Honest Assessment: GAL has ambitious goals and solid architecture, but many features are still in development. See our implementation status for details.
- Actor Model - Basic actor spawning, message passing, and state management
- C Backend - Compiles GAL to C code with runtime (development/testing)
- Chaos Contracts - DSL for specifying resilience invariants
- Core Compiler - Lexer, parser, type checker, IR generation
- Fault Injection Framework - Structure for injecting faults (integration in progress)
- Deterministic Replay - Record and replay execution (70% complete)
- Async Runtime - Redesigning for better scalability
- Chaos Integration - Connecting all the pieces together
- Formal verification
- Time-travel debugging
- Distributed actors
- Self-modifying code (Godelian features)
// A chaos-resilient payment processor
@chaos_contract(
invariant: "balance >= 0",
tested_under: [MessageDrop(0.1), ActorCrash, NetworkDelay(100ms)]
)
actor PaymentProcessor {
state balance: Money = 0
on ProcessPayment(amount: Money)
requires amount > 0
ensures balance == old(balance) + amount
=>
balance = balance + amount
send(audit_log, PaymentProcessed(amount))
}
supervisor PaymentCluster {
strategy = ExponentialBackoff(initial: 100ms, max: 30s)
on WorkerCrashed(id) =>
log("Worker {id} crashed, restarting...")
spawn_replacement()
}
# Requires Rust 1.70+
git clone https://github.com/geeknik/gal
cd gal
cargo build --release
# Compile and run an example using the C backend
./target/release/galc compile --backend c examples/hello_world.gal -o hello.c
gcc -o hello hello.c -lpthread
./hellosrc/
bin/ - CLI tools (galc, gal-repl, gal-chaos)
lexer.rs - Tokenization
parser.rs - AST construction
semantic.rs - Type checking
runtime/ - Actor system
chaos_*/ - Chaos engineering
examples/ - GAL code examples
stdlib/ - Standard library
docs/ - Documentation
These are realistic current numbers, not aspirational targets:
| Metric | Current | Target |
|---|---|---|
| Actor spawn | ~1K/sec | 100K/sec |
| Message latency | ~10us | 1-5us |
| Max actors | ~4K | 1M+ |
The current thread-per-actor model limits scalability. We're working on an async redesign.
We welcome contributions!

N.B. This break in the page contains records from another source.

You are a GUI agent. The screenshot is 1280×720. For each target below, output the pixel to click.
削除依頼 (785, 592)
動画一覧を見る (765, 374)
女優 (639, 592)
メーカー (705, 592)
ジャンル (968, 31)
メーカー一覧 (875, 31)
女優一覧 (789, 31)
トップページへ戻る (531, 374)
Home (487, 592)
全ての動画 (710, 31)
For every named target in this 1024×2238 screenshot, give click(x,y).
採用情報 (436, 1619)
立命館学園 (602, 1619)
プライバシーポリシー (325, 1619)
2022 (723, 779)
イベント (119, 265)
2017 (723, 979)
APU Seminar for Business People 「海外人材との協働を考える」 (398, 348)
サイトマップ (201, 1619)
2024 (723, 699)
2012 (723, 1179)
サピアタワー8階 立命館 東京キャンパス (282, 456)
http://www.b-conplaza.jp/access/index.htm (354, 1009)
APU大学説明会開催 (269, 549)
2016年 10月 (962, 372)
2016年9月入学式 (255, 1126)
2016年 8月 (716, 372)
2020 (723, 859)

GAL is in early development and there's lots to do:
- Good first issues: Improve error messages, add test cases
- Intermediate: Complete chaos integration, fix compiler warnings
- Advanced: Async runtime redesign, verification engine
See CONTRIBUTING.md for guidelines.
Named after Kurt Godel, whose incompleteness theorems showed that sufficiently powerful systems can make statements about themselves. GAL explores this idea through:
- Self-referential actors that can inspect and modify their own behavior
- Meta-programming where code can generate and transform code
- Chaos contracts that specify what should remain true even under failure
These features are experimental and partially implemented.
GAL builds on ideas from:
- Actor models (Carl Hewitt, Erlang/OTP)
- Chaos engineering (Netflix)
- Formal methods (TLA+, Leslie Lamport)
- Self-reference (Kurt Godel)
MIT License - see LICENSE for details.
Note: GAL is research/experimental software. It's not ready for production use. We're building it in the open and welcome feedback, but please set expectations accordingly.